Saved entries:
-- Opening Marker --

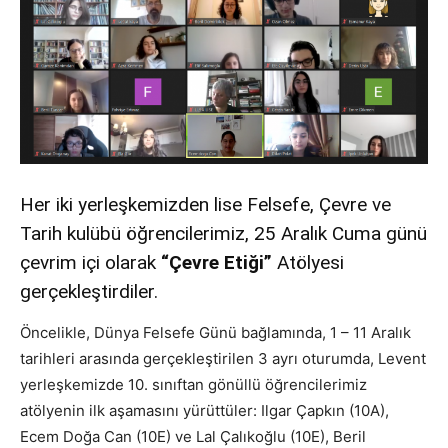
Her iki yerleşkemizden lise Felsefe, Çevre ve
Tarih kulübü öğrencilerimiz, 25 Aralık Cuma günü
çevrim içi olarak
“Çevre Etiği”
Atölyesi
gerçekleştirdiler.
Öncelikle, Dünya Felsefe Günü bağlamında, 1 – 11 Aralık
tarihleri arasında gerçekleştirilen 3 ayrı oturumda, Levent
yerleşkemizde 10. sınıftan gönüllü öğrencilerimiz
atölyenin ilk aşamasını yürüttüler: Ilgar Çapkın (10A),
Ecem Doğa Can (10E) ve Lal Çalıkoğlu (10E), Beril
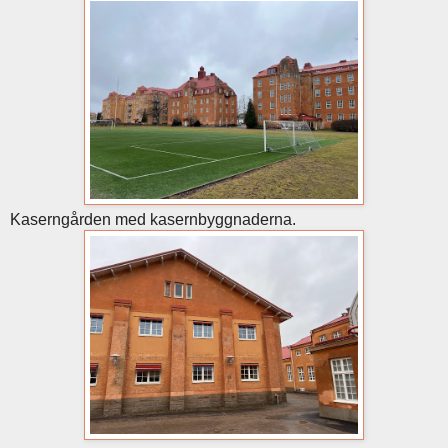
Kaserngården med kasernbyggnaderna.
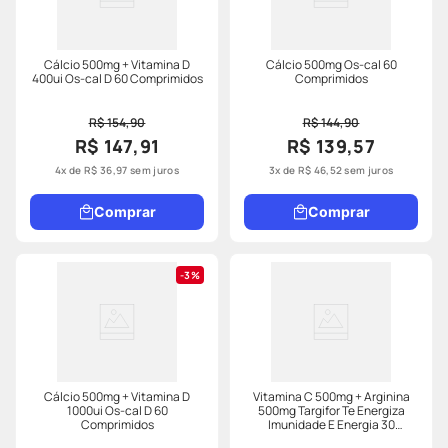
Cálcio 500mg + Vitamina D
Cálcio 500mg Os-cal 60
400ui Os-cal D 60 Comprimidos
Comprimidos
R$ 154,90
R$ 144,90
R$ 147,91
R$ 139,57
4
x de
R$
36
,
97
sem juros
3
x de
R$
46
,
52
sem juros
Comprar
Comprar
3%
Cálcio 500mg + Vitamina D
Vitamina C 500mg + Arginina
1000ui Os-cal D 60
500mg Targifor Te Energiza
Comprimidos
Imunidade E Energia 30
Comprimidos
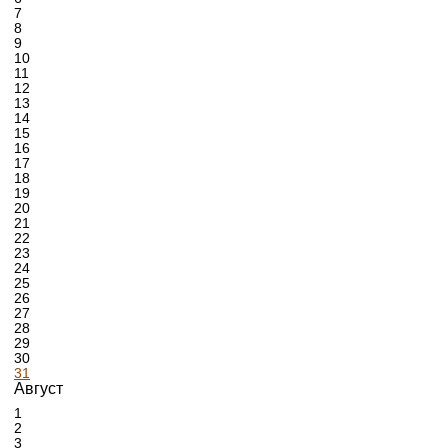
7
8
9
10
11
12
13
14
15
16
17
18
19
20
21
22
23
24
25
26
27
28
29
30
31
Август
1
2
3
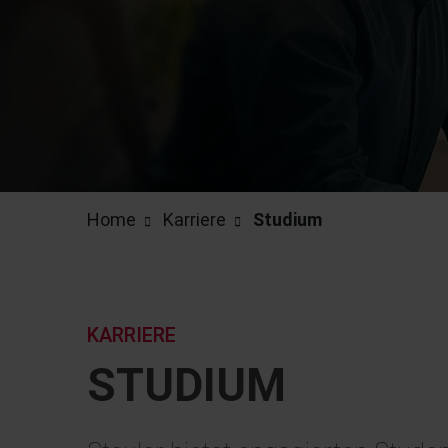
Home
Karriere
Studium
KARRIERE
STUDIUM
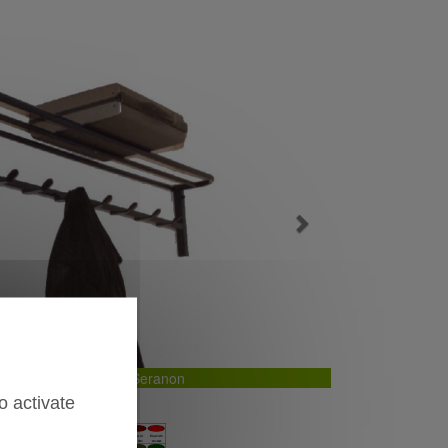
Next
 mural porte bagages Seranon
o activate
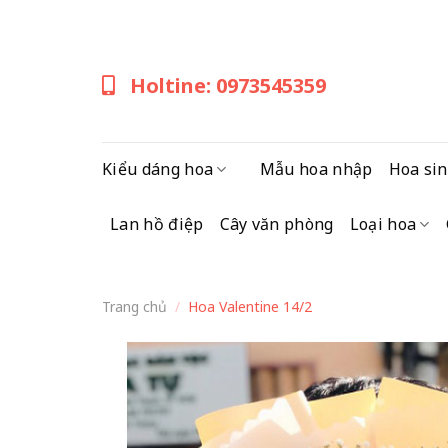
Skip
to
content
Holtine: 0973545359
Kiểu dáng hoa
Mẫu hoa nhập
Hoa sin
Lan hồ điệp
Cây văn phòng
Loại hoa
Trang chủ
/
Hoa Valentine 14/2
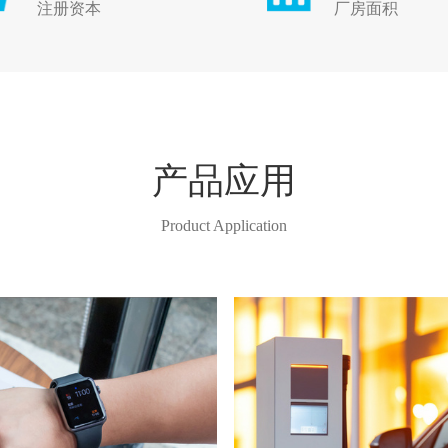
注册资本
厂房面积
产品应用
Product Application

-- Closing Marker --
-- Opening Marker --

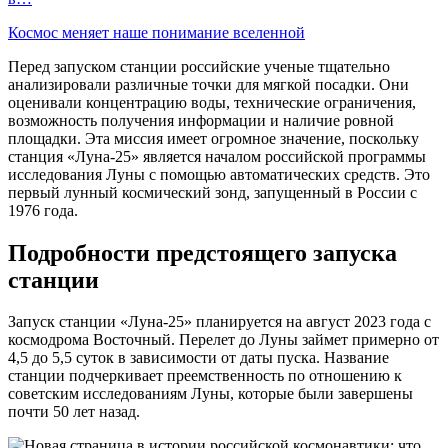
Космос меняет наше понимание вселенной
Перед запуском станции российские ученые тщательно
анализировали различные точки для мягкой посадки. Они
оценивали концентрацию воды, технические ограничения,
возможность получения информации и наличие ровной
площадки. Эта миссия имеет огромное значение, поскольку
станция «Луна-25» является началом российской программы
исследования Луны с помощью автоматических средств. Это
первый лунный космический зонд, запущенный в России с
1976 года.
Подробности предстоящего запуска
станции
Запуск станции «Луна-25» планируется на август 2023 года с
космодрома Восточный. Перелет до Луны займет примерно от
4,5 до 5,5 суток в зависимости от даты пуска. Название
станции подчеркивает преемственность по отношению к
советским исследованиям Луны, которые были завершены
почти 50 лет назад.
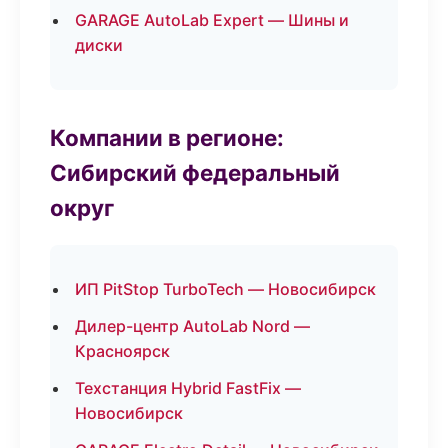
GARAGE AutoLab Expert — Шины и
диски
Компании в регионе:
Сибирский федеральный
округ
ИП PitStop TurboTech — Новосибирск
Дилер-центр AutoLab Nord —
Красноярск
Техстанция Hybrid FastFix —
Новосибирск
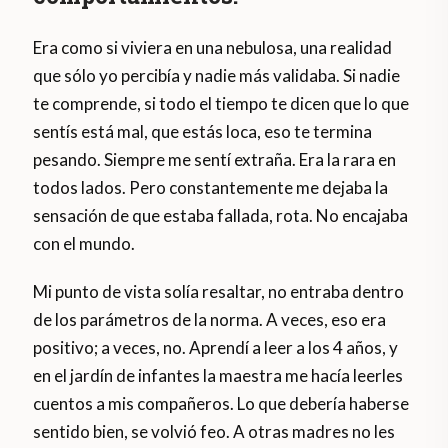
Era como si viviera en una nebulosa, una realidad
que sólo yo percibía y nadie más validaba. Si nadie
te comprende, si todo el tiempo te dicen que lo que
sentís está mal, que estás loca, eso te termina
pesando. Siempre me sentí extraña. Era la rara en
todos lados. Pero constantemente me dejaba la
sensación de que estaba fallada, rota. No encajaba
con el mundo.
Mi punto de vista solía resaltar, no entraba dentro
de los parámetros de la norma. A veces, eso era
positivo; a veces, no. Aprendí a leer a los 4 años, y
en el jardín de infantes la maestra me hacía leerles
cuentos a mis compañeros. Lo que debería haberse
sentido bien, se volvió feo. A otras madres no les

-- Closing Marker --

About this task:
Copy out the lines above exactly, beginning at the one that contains "Her iki yerleşkemizden lise Felsefe, Çevre ve" and ending at the one that contains "yerleşkemizde 10. sınıftan".

Written solution:
Her iki yerleşkemizden lise Felsefe, Çevre ve
Tarih kulübü öğrencilerimiz, 25 Aralık Cuma günü
çevrim içi olarak
“Çevre Etiği”
Atölyesi
gerçekleştirdiler.
Öncelikle, Dünya Felsefe Günü bağlamında, 1 – 11 Aralık
tarihleri arasında gerçekleştirilen 3 ayrı oturumda, Levent
yerleşkemizde 10. sınıftan gönüllü öğrencilerimiz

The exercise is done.